Brief:
Exactly as written, give again the line with "Ford Fiesta 1.2" and all subsequent lines through the end of the records.

(Dataset excerpts)
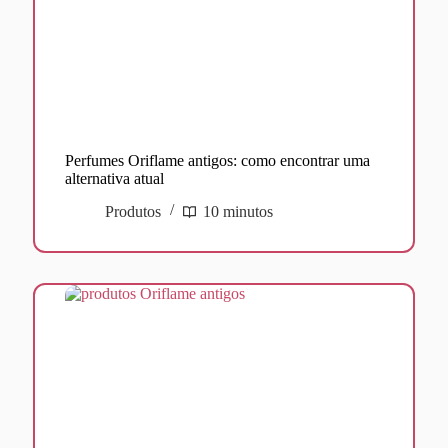
Perfumes Oriflame antigos: como encontrar uma
alternativa atual
Produtos
10 minutos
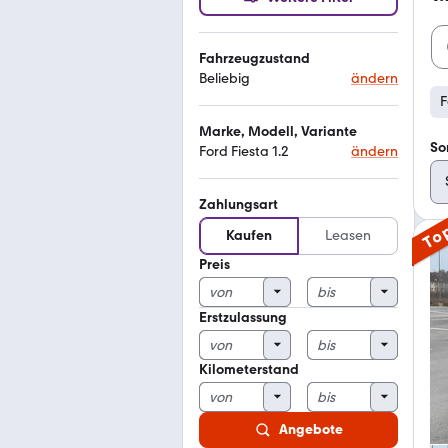
Fahrzeugzustand
Beliebig
ändern
F
Marke, Modell, Variante
So
Ford Fiesta 1.2
ändern
Zahlungsart
To
Kaufen
Leasen
Preis
Erstzulassung
Kilometerstand
Angebote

Result below:
Ford Fiesta 1.2
ändern
Zahlungsart
To
Kaufen
Leasen
Preis
Erstzulassung
Kilometerstand
Angebote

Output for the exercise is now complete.